Instructions for authors

ARCHIVES OF ELECTRICAL ENGINEERING (AEE) (previously Archiwum Elektrotechniki), quarterly journal of the Polish Academy of Sciences is OpenAccess, publishing original scientific articles and short communiques from all branches of Electrical Power Engineering exclusively in English. The main fields of interest are related to the theory & engineering of the components of an electrical power system: switching devices, arresters, reactors, conductors, etc. together with basic questions of their insulation, ampacity, switching capability etc.; electrical machines and transformers; modelling & calculation of circuits; electrical & magnetic fields problems; electromagnetic compatibility; control problems; power electronics; electrical power engineering; nondestructive testing & nondestructive evaluation.

Manuscript submission:

All manuscripts should be submitted electronically on Editorial System.

Submission of paper to the Archives of Electrical Engineering is understood to imply that the article is original, unpublished and is not being considered for publication elsewhere. All articles will be reviewed. Since 2013, Authors wishing to use the facility of colour printing should consult the editors.

Template:

Microsoft Word is recommended as a standard word processor to prepare the paper to the AEE journal. If you use the LaTex format, please transfer your document to Microsoft Word and then use Template AEE.

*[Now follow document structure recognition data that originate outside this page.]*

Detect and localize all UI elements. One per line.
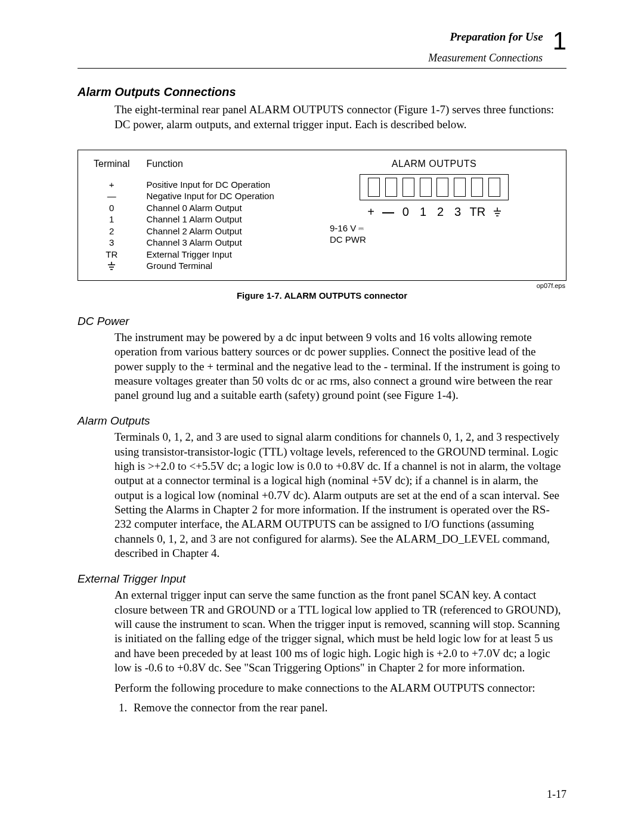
pin-label: [382, 205, 394, 219]
pin-label: 1: [417, 205, 429, 219]
section-intro: The eight-terminal rear panel ALARM OUTP…: [114, 103, 566, 132]
procedure-list: Remove the connector from the rear panel…: [114, 701, 566, 714]
subsection-title: External Trigger Input: [78, 572, 566, 586]
ground-icon: [493, 208, 501, 218]
dc-pwr-label: 9-16 V ⎓ DC PWR: [330, 222, 555, 246]
running-head: Preparation for Use 1 Measurement Connec…: [78, 30, 566, 64]
col-function: Function: [146, 159, 290, 179]
table-row: TRExternal Trigger Input: [94, 249, 291, 261]
col-terminal: Terminal: [94, 159, 146, 179]
section-title: Alarm Outputs Connections: [78, 85, 566, 99]
pin-icon: [471, 178, 483, 197]
pin-icon: [402, 178, 414, 197]
minus-icon: [382, 212, 394, 213]
pin-icon: [368, 178, 380, 197]
table-row: —Negative Input for DC Operation: [94, 190, 291, 202]
pin-label: 3: [452, 205, 464, 219]
connector-icon: [360, 174, 509, 200]
subsection-title: DC Power: [78, 315, 566, 328]
eps-filename: op07f.eps: [78, 282, 565, 289]
alarm-outputs-label: ALARM OUTPUTS: [313, 159, 555, 169]
figure-1-7: Terminal Function +Positive Input for DC…: [78, 150, 566, 281]
pin-label: [491, 205, 503, 219]
pin-icon: [385, 178, 397, 197]
figure-table: Terminal Function +Positive Input for DC…: [94, 159, 296, 272]
pin-icon: [420, 178, 432, 197]
pin-label: +: [365, 205, 377, 219]
step: Remove the connector from the rear panel…: [130, 701, 566, 714]
pin-labels: + 0 1 2 3 TR: [360, 205, 509, 219]
running-subtitle: Measurement Connections: [78, 51, 566, 65]
dc-power-body: The instrument may be powered by a dc in…: [114, 330, 566, 403]
page-number: 1-17: [547, 788, 566, 801]
pin-label: TR: [469, 205, 486, 219]
table-row: 1Channel 1 Alarm Output: [94, 213, 291, 225]
ext-trigger-body-2: Perform the following procedure to make …: [114, 681, 566, 695]
subsection-title: Alarm Outputs: [78, 414, 566, 428]
pin-icon: [488, 178, 500, 197]
figure-caption: Figure 1-7. ALARM OUTPUTS connector: [78, 290, 566, 301]
figure-diagram: ALARM OUTPUTS + 0 1 2 3 TR: [313, 159, 555, 272]
running-title: Preparation for Use: [450, 30, 543, 44]
pin-label: 0: [400, 205, 411, 219]
table-row: Ground Terminal: [94, 260, 291, 272]
chapter-number: 1: [553, 30, 566, 52]
header-rule: [78, 68, 566, 69]
table-row: 0Channel 0 Alarm Output: [94, 202, 291, 214]
ext-trigger-body-1: An external trigger input can serve the …: [114, 588, 566, 675]
pin-icon: [454, 178, 466, 197]
ground-icon: [107, 262, 116, 271]
table-row: 3Channel 3 Alarm Output: [94, 237, 291, 249]
page: Preparation for Use 1 Measurement Connec…: [0, 0, 644, 833]
table-row: 2Channel 2 Alarm Output: [94, 225, 291, 237]
alarm-outputs-body: Terminals 0, 1, 2, and 3 are used to sig…: [114, 430, 566, 561]
pin-label: 2: [435, 205, 447, 219]
table-row: +Positive Input for DC Operation: [94, 179, 291, 191]
pin-icon: [436, 178, 448, 197]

While editing your paper, make sure that all the mathematical characters (symbols, identifiers, variables, vectors, axis marks, etc.) have the required shape, thickness, and slant kept throughout the whole article. The same appearance of a given mathematic character must be retained regardless of its place (text, equations, tables or figures).

The articles that don’t conform to the above will not be processed and published.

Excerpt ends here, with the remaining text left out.